Yes, I find it 101% unlikely that the people I described above would send their children to any state school even if it was truly brilliant. They know what extras their fees are getting (including, as it goes, close relationship with teachers - whoops 'masters' who then can write personally to the Oxford college their offspring apply to recommend their DC). It's a literal Private Members' Club.
This doesn't apply to the school DH works in to the same extent (once called the most expensive comp in England!) so there are shades - but aforementioned DS was pretty much sidelined in his cricket team by those boys who all went to the two local private schools, particularly the more expensive one.
People I speak to who send their kids private and my own experiences tell me that the thing expensive private education buys is a way of speaking , behaving and navigating the world - a kind of super confidence that state schools do not have time or curriculum room or class sizes or pastoral and extra curricular (or co curricular whatever that means) space to enable. And also Ofsted and league tables and shizzle.

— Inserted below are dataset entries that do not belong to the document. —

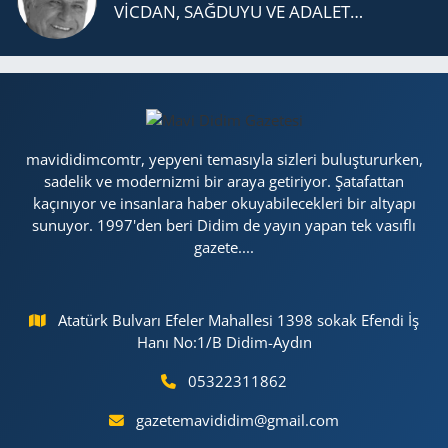
VİCDAN, SAĞ­DU­YU VE ADA­LET…
mavididimcomtr, yepyeni temasıyla sizleri buluştururken,
sadelik ve modernizmi bir araya getiriyor. Şatafattan
kaçınıyor ve insanlara haber okuyabilecekleri bir altyapı
sunuyor. 1997'den beri Didim de yayın yapan tek vasıflı
gazete....
Atatürk Bulvarı Efeler Mahallesi 1398 sokak Efendi İş
Hanı No:1/B Didim-Aydın
05322311862
gazetemavididim@gmail.com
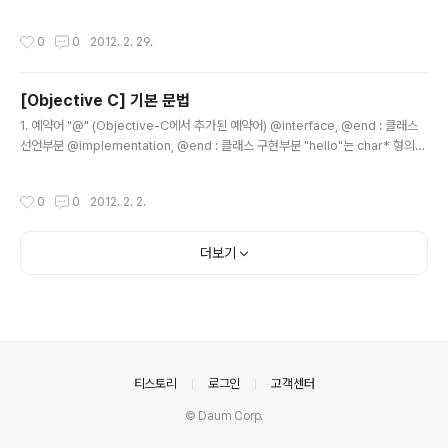
brary/Downloads/"] pathsMatchingExtensions:[NSArray arrayWithOb
jects:@"png", @"jpg" , nil]]];
작성시간
0
0
2012. 2. 29.
[Objective C] 기본 문법
글 내용
1. 예약어 "@" (Objective-C에서 추가된 예약어) @interface, @end : 클래스
선언부분 @implementation, @end : 클래스 구현부분 "hello"는 char* 형의
문자열을 의미 - @"hello"는 NSString에서 사용하는 문자열 (@""는 아스키 코드
만 가능, 한글은 UTF8로 처리해야 함) 2. 함수 선언 - (retunValueType)functio
작성시간
0
0
2012. 2. 2.
nName:(reutnValueType)argument; - (retunValueType)functionName:
(argumentValueType)argument alias:(argumentValueType2)argumen
t2 alias; 인스턴스 함수 (반환값형식)함수명:(인자타입) 인자명 alias[:(인자..
더보기
의안내
티스토리
로그인
고객센터
© Daum Corp.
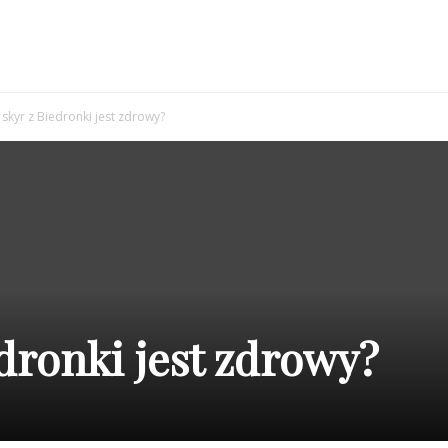
 skyr z Biedronki jest zdrowy?
dronki jest zdrowy?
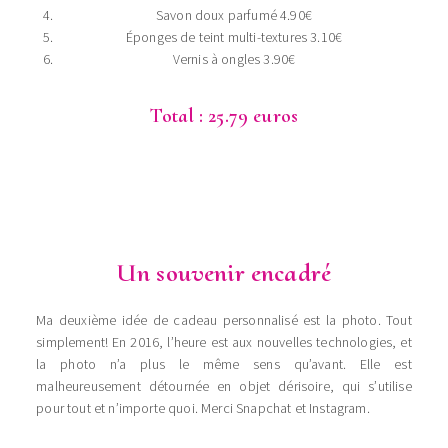
Savon doux parfumé 4.90€
Éponges de teint multi-textures 3.10€
Vernis à ongles 3.90€
Total : 25.79 euros
Un souvenir encadré
Ma deuxième idée de cadeau personnalisé est la photo. Tout
simplement! En 2016, l’heure est aux nouvelles technologies, et
la photo n’a plus le même sens qu’avant. Elle est
malheureusement détournée en objet dérisoire, qui s’utilise
pour tout et n’importe quoi. Merci Snapchat et Instagram.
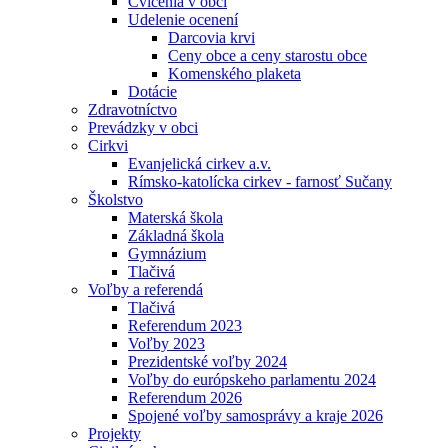
Cvičenia v obci
Udelenie ocenení
Darcovia krvi
Ceny obce a ceny starostu obce
Komenského plaketa
Dotácie
Zdravotníctvo
Prevádzky v obci
Cirkvi
Evanjelická cirkev a.v.
Rímsko-katolícka cirkev - farnosť Sučany
Školstvo
Materská škola
Základná škola
Gymnázium
Tlačivá
Voľby a referendá
Tlačivá
Referendum 2023
Voľby 2023
Prezidentské voľby 2024
Voľby do európskeho parlamentu 2024
Referendum 2026
Spojené voľby samosprávy a kraje 2026
Projekty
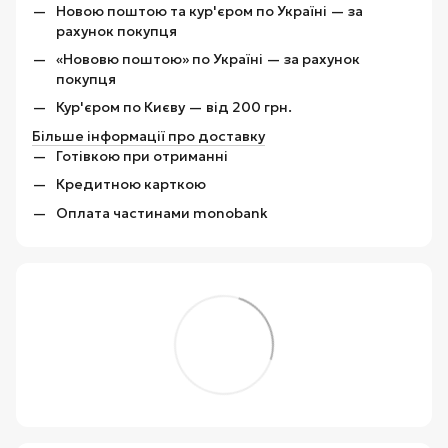
Новою поштою та кур'єром по Україні — за
рахунок покупця
«Нововю поштою» по Україні — за рахунок
покупця
Кур'єром по Києву — від 200 грн.
Більше інформації про доставку
Готівкою при отриманні
Кредитною карткою
Оплата частинами monobank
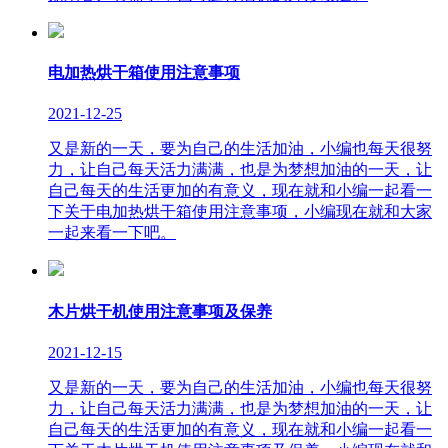
电加热烘干箱使用注意事项
2021-12-25
又是新的一天，要为自己的生活加油，小编也每天很努
力，让自己每天活力满满，也是为梦想加油的一天，让
自己每天的生活更加的有意义，现在就和小编一起看一
下关于电加热烘干箱使用注意事项，小编现在就和大家
一起来看一下吧。
木片烘干机使用注意事项及保养
2021-12-15
又是新的一天，要为自己的生活加油，小编也每天很努
力，让自己每天活力满满，也是为梦想加油的一天，让
自己每天的生活更加的有意义，现在就和小编一起看一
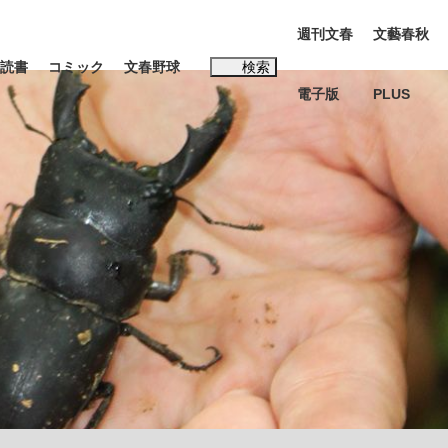
週刊文春
文藝春秋
読書
コミック
文春野球
検索
電子版
PLUS
インタビュー
読書
#松田聖子
多くてもいい」時価総額が一時トヨタ超え...
K-POPアイドルたち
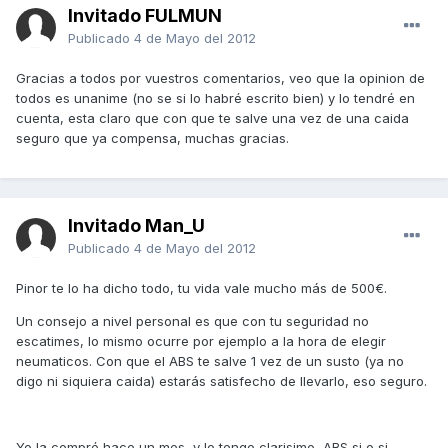
Invitado FULMUN
Publicado
4 de Mayo del 2012
Gracias a todos por vuestros comentarios, veo que la opinion de
todos es unanime (no se si lo habré escrito bien) y lo tendré en
cuenta, esta claro que con que te salve una vez de una caida
seguro que ya compensa, muchas gracias.
Invitado Man_U
Publicado
4 de Mayo del 2012
Pinor te lo ha dicho todo, tu vida vale mucho más de 500€.
Un consejo a nivel personal es que con tu seguridad no
escatimes, lo mismo ocurre por ejemplo a la hora de elegir
neumaticos. Con que el ABS te salve 1 vez de un susto (ya no
digo ni siquiera caida) estarás satisfecho de llevarlo, eso seguro.
Yo la compré hace un mes, y lo tengo clarisimo, ABS si o si.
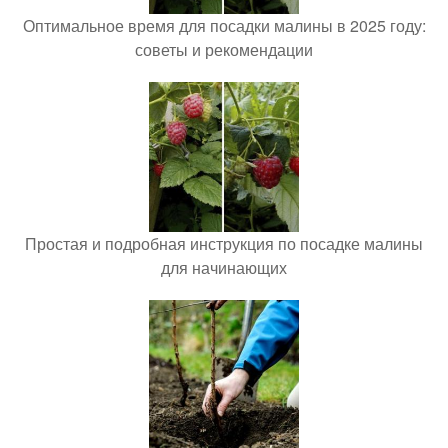
Оптимальное время для посадки малины в 2025 году:
советы и рекомендации
Простая и подробная инструкция по посадке малины
для начинающих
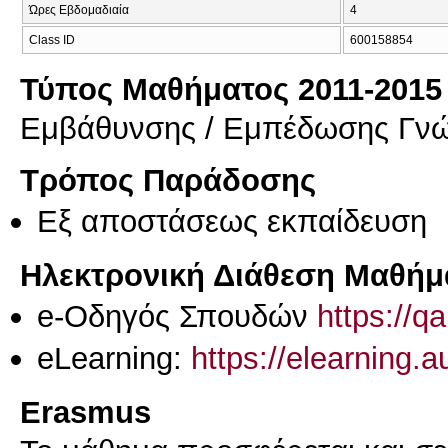
Ώρες Εβδομαδιαία
4
Class ID
600158854
Τύπος Μαθήματος 2011-2015
Εμβάθυνσης / Εμπέδωσης Γν
Τρόπος Παράδοσης
Eξ απoστάσεως εκπαίδευση
Ηλεκτρονική Διάθεση Μαθήμ
e-Οδηγός Σπουδών
https://q
eLearning:
https://elearning.
Erasmus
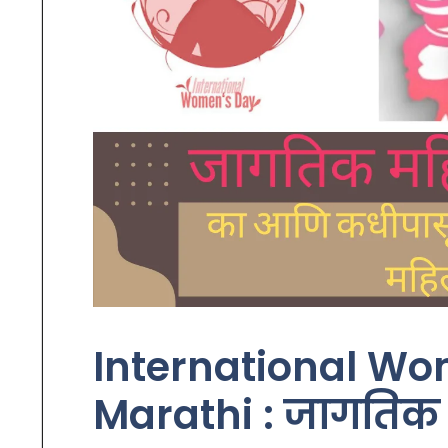
International Wo
Marathi : जागतिक 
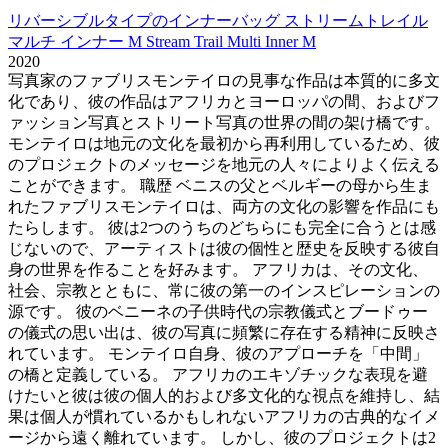
リバーシブルタイプのインナーバッグ ストリームトレイル
マルチ インナー M Stream Trail Multi Inner M
2020
写真家のファブリスモンテイロの見事な作品は本質的に多文
化であり、彼の作品はアフリカとヨーロッパの間、およびフ
ァッション写真とストリート写真の世界の間の架け橋です。
モンテイロは地元の文化を最初から再利用しているため、彼
のプロジェクトのメッセージを地元の人々によりよく伝える
ことができます。 職歴 ベニスの父とベルギーの母から生ま
れたファブリスモンテイロは、両方の文化の影響を作品にも
たらします。 彼は2つのうちのどちらにも完全に合うとは感
じないので、アーティストは彼の個性と歴史を反映する彼自
身の世界を作ることを好みます。 アフリカは、その文化、
社会、宗教とともに、常に彼の第一のインスピレーションの
源です。 彼のベニーネの子供時代の宗教儀式とブードゥー
の儀式の思い出は、彼の写真に頻繁に存在する精神に反映さ
れています。 モンテイロ自身、彼のアプローチを「中間」
の橋と定義している。 アフリカのエキゾチックな表現を避
けたいと彼は彼の個人的および多文化的な視点を維持し、結
果は個人が慣れているかもしれないアフリカの古典的なイメ
ージから遠く離れています。 しかし、彼のプロジェクトは2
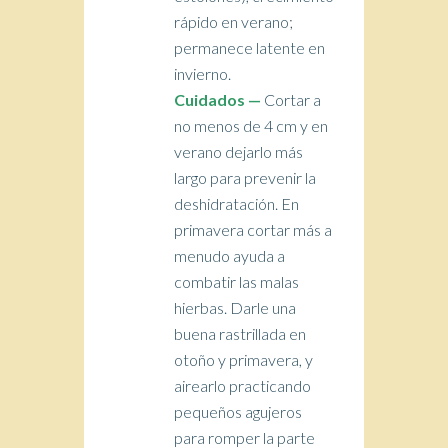
rápido en verano;
permanece latente en
invierno.
Cuidados —
Cortar a
no menos de 4 cm y en
verano dejarlo más
largo para prevenir la
deshidratación. En
primavera cortar más a
menudo ayuda a
combatir las malas
hierbas. Darle una
buena rastrillada en
otoño y primavera, y
airearlo practicando
pequeños agujeros
para romper la parte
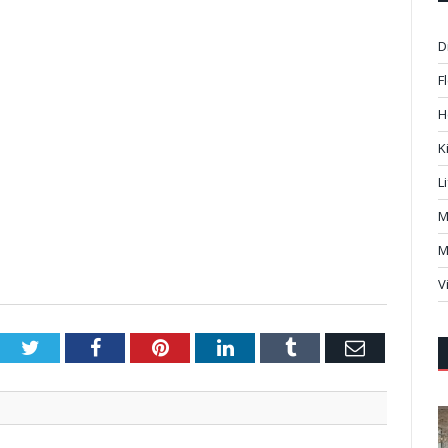
D
F
H
K
L
M
M
V
Twitter
Facebook
Pinterest
LinkedIn
Tumblr
Email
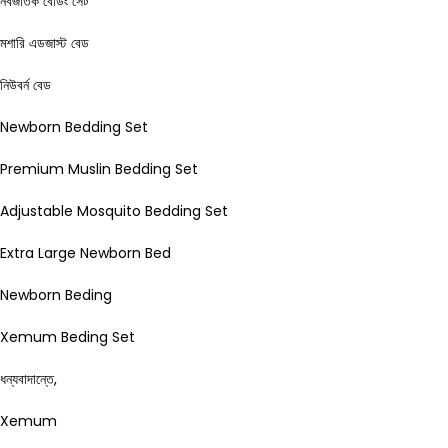
নবজাতক বেডিং সেট
মশারি এডজাস্ট বেড
নিউবর্ন বেড
Newborn Bedding Set
Premium Muslin Bedding Set
Adjustable Mosquito Bedding Set
Extra Large Newborn Bed
Newborn Beding
Xemum Beding Set
ধন্যবাদান্তে,
Xemum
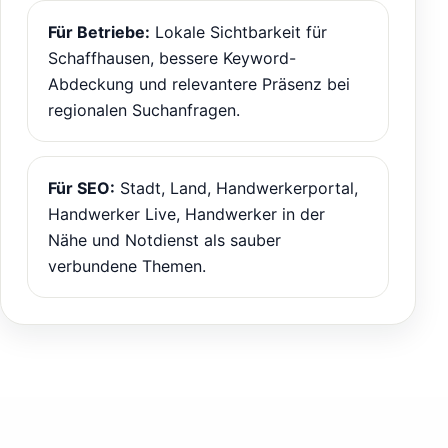
Für Betriebe:
Lokale Sichtbarkeit für
Schaffhausen, bessere Keyword-
Abdeckung und relevantere Präsenz bei
regionalen Suchanfragen.
Für SEO:
Stadt, Land, Handwerkerportal,
Handwerker Live, Handwerker in der
Nähe und Notdienst als sauber
verbundene Themen.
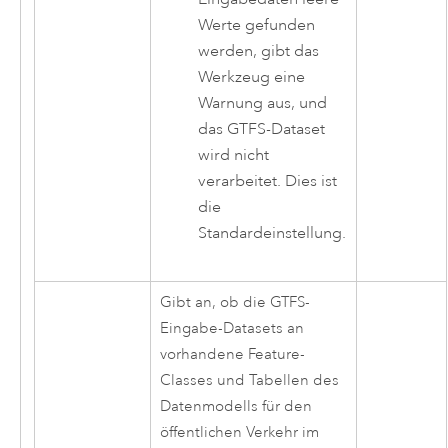
Werte gefunden
werden, gibt das
Werkzeug eine
Warnung aus, und
das GTFS-Dataset
wird nicht
verarbeitet. Dies ist
die
Standardeinstellung.
Gibt an, ob die GTFS-
Eingabe-Datasets an
vorhandene Feature-
Classes und Tabellen des
Datenmodells für den
öffentlichen Verkehr im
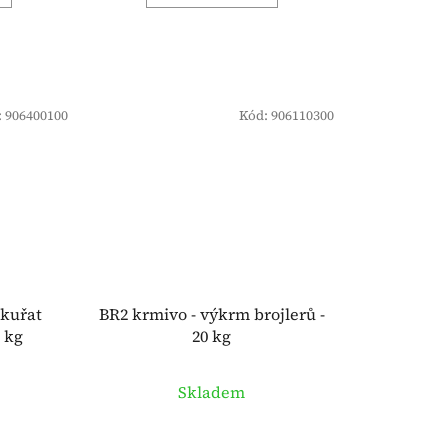
:
906400100
Kód:
906110300
 kuřat
BR2 krmivo - výkrm brojlerů -
0 kg
20 kg
Skladem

Full disclosure - I went to a very highly regarded private school in Glasgow (on a bursary if it matters) . There were reasons for this tied up in moving house. I had brilliant teaching and opportunities. It really is a genuinely excellent school. And there were lots of different types of people there but vanishingly few people from really ordinary backgrounds. There was a definite divide in the school, between the people who started aged 12 ish from a state school and those who had been at the school from aged 5. The school is very very cash rich.
Even though I went to a fee paying school, I and my friend who went to a genuinely posh Edinburgh school had backs actually turned on us in the first week of university by some young women who went to a small set of south England based public schools.